Fill in the blanks to fix the following code to find planes that have more than three engines:
planes_df.loc[______['______'] > 3]
If we want to select variables and filter cases at the same time, we have a few options:
We can use what we've previously learned to select variables and filter cases in multiple steps:
planes_df_filtered = planes_df.loc[planes_df['manufacturer'] == 'EMBRAER']

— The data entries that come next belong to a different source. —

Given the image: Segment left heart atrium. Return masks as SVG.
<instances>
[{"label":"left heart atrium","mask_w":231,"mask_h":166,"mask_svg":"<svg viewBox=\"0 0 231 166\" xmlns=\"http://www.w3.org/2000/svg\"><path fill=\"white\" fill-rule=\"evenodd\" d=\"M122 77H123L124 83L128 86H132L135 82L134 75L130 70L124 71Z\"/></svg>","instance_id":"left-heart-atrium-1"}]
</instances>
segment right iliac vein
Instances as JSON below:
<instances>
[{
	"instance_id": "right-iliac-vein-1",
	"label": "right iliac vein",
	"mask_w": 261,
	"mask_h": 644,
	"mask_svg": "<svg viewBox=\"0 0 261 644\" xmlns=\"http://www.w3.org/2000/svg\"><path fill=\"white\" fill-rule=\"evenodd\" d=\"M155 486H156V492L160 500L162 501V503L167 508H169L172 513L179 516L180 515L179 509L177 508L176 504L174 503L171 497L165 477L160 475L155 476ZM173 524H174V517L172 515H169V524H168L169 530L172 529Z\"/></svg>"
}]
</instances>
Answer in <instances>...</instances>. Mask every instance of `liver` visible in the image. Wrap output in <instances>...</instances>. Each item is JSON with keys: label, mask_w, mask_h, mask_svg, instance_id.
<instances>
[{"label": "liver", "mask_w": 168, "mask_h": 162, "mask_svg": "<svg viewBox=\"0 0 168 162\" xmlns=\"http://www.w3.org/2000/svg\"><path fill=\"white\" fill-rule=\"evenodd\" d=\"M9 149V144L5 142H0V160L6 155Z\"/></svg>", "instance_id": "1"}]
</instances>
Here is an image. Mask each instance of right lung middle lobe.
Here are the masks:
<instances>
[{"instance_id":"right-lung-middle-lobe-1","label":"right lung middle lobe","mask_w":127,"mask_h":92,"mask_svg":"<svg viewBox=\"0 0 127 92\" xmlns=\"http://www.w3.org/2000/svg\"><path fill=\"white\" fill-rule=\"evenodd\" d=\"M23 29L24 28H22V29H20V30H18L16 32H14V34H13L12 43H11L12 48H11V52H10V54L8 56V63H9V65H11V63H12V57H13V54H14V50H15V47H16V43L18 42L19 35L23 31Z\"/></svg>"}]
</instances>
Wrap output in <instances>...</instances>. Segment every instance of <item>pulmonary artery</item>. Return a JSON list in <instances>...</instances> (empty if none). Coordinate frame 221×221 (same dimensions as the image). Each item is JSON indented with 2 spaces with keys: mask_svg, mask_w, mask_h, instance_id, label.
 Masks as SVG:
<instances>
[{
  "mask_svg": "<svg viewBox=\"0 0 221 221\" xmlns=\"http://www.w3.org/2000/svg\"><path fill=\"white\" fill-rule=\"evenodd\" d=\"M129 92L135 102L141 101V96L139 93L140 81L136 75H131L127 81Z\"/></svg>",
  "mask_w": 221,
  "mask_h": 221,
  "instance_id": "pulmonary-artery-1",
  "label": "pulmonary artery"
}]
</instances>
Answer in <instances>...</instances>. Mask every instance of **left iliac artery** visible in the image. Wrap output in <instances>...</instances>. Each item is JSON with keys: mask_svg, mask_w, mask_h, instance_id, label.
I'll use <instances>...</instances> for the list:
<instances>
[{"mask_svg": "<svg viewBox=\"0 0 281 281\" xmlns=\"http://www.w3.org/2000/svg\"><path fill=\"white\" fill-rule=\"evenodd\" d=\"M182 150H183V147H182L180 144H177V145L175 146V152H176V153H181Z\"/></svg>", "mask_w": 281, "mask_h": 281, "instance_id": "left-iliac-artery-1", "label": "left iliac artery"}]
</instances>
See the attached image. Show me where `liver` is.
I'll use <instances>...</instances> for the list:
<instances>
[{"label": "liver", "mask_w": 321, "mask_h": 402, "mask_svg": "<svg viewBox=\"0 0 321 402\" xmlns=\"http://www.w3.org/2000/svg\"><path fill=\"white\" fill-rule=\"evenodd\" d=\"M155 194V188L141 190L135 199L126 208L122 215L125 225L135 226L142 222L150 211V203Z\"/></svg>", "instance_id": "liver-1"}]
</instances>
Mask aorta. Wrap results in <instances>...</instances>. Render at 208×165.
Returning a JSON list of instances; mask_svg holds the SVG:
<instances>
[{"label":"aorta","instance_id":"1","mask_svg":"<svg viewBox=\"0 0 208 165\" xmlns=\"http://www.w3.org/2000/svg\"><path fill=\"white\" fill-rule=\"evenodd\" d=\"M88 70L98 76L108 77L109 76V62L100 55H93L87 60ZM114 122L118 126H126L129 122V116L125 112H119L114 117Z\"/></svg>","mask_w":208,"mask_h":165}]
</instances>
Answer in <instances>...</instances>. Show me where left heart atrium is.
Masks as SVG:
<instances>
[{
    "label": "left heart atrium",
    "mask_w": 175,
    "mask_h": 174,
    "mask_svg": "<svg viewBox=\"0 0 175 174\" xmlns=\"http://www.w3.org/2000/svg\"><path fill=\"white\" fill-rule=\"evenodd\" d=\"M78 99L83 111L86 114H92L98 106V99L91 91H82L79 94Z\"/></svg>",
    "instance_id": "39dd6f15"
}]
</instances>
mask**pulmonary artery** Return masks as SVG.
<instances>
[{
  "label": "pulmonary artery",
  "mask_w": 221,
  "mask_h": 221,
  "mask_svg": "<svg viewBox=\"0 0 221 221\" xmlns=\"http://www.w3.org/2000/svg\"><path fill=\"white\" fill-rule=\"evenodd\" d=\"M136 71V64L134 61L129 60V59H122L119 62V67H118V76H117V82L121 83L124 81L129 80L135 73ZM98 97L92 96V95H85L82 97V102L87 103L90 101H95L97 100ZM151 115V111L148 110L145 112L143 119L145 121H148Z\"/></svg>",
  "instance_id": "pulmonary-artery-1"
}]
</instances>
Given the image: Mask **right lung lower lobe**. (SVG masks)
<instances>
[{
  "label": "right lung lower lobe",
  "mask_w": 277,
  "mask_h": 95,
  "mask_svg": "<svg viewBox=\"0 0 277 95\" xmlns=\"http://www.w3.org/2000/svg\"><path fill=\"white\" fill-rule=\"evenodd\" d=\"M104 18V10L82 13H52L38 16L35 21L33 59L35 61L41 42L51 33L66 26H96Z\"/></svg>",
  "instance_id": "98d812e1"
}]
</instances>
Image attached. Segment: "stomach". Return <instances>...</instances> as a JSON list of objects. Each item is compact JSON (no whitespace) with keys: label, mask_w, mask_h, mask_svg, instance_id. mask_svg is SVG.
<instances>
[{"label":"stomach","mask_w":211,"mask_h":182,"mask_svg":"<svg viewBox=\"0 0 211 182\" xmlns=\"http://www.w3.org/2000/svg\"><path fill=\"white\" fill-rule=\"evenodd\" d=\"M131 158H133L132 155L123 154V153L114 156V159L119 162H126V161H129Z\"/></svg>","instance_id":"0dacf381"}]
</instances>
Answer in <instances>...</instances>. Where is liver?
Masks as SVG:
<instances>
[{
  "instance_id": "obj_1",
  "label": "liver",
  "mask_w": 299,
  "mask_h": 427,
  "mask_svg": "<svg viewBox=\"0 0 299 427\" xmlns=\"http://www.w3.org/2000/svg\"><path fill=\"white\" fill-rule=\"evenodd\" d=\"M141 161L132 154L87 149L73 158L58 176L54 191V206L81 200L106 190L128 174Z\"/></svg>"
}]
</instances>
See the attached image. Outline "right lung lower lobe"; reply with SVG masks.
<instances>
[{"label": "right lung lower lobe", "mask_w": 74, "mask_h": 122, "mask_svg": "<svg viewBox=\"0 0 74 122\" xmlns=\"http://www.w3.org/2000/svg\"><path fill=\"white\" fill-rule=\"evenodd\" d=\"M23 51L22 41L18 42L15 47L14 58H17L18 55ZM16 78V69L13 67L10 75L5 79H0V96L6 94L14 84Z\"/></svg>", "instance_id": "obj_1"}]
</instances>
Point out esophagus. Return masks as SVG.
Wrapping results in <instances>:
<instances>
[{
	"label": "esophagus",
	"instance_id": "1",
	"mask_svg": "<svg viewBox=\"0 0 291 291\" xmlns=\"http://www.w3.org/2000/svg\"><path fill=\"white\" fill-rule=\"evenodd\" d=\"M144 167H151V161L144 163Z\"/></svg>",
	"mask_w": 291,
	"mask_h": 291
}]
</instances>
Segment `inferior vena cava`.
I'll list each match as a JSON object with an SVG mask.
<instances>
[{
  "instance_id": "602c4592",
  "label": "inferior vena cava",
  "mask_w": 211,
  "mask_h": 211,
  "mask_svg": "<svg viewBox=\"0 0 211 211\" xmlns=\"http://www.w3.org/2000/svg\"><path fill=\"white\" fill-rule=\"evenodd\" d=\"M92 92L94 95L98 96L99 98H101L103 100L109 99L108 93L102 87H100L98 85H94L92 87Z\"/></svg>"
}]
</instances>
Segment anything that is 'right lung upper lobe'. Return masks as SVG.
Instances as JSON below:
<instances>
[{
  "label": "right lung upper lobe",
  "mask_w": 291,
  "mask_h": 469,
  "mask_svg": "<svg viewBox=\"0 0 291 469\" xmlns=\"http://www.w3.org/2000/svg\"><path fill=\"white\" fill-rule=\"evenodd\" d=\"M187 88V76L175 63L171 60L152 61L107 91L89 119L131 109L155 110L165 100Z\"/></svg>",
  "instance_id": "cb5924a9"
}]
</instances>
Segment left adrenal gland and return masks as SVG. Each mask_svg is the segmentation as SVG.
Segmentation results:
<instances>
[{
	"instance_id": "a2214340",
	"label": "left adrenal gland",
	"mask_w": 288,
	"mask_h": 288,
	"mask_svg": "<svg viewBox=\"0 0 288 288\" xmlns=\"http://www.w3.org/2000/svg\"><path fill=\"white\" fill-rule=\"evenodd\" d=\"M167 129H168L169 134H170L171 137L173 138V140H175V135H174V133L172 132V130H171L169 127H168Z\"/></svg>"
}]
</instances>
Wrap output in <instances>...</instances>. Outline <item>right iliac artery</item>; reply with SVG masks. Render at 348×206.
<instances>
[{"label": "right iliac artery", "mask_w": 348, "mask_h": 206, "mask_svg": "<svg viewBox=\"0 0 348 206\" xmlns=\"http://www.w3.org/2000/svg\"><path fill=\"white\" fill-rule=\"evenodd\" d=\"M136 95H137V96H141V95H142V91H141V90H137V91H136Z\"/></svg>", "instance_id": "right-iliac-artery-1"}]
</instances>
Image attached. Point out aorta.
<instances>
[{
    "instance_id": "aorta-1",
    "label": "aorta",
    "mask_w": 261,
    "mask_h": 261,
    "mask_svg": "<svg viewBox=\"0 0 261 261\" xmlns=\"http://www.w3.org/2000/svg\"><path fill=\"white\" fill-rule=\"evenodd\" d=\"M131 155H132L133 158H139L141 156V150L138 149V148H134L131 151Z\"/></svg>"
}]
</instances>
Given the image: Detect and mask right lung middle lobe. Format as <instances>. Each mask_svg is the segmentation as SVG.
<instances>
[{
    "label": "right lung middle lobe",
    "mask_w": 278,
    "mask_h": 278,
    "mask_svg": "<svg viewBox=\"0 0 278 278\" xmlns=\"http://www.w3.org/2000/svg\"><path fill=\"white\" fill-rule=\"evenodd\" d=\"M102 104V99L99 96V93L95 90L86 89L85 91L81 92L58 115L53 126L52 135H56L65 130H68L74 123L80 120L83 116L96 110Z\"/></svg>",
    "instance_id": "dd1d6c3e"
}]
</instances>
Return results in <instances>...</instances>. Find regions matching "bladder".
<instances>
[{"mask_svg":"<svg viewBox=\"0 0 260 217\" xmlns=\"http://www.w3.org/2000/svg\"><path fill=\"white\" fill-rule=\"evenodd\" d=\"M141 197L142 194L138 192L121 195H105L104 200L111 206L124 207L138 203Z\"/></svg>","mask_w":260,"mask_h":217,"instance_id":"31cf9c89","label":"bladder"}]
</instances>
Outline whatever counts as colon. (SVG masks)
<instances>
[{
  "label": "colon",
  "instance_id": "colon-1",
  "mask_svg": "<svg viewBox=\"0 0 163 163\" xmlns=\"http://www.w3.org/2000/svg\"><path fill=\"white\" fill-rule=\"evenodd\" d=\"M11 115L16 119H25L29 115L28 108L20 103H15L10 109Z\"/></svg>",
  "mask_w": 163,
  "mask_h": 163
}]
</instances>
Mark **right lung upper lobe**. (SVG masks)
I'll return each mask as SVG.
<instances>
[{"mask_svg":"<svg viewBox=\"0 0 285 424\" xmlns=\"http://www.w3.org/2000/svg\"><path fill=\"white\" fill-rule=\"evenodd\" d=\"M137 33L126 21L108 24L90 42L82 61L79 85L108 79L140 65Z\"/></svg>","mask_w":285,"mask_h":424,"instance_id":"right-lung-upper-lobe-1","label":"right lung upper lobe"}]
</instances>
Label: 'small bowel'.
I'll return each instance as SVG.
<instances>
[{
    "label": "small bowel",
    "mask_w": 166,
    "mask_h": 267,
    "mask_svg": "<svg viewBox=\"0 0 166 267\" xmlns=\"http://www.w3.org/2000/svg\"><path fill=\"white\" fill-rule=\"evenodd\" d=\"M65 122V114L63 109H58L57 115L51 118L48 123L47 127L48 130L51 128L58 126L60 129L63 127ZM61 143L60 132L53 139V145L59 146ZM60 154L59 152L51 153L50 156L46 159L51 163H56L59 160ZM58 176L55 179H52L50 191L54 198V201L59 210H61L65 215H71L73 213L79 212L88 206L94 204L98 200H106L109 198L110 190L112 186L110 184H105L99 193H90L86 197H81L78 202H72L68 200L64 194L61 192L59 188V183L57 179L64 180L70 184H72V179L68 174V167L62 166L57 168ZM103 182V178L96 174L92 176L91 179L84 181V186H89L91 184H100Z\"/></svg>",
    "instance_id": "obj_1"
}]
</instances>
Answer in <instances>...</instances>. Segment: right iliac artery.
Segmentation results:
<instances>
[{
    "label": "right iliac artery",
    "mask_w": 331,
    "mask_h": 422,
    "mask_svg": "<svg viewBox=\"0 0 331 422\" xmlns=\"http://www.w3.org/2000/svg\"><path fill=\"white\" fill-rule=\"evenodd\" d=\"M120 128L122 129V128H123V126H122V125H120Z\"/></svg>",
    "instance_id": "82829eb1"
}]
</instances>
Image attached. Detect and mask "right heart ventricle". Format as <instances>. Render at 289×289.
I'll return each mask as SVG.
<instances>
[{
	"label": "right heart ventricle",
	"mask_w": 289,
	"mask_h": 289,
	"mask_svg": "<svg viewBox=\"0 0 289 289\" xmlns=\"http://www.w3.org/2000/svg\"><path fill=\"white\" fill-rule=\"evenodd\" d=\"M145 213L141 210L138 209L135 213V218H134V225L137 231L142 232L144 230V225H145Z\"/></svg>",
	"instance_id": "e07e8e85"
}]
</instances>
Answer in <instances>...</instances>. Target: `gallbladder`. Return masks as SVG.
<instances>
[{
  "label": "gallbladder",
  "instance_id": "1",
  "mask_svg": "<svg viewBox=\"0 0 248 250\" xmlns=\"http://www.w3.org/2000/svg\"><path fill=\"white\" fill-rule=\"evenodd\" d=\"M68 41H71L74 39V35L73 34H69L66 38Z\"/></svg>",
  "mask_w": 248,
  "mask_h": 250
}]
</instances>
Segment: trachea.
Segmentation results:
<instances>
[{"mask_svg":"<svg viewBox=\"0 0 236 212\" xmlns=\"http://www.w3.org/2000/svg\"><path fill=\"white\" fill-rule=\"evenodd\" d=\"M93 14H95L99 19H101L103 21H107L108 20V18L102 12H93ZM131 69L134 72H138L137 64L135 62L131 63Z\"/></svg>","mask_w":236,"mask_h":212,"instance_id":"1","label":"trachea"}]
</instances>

planes_df_filtered_and_selected = planes_df_filtered[['year', 'engines']]
planes_df_filtered_and_selected.head()
| year | engines | |
|---|---|---|
| 0 | 2004.0 | 2 | 
| 4 | 2002.0 | 2 | 
| 10 | 2002.0 | 2 | 
| 11 | 2002.0 | 2 | 
| 12 | 2002.0 | 2 | 
This is a good way to learn how to select and filter independently, and it also reads very clearly.
However, we can also do both selecting and filtering in a single step with .loc:
planes_df.loc[planes_df['manufacturer'] == 'EMBRAER', ['year', 'engines']].head()
| year | engines | |
|---|---|---|
| 0 | 2004.0 | 2 | 
| 4 | 2002.0 | 2 | 
| 10 | 2002.0 | 2 | 
| 11 | 2002.0 | 2 | 
| 12 | 2002.0 | 2 | 
This option is more succinct and also reduces programming time.
Subset planes_df to only include planes made by Boeing and the seats and model variables.
Are there any questions before we move on?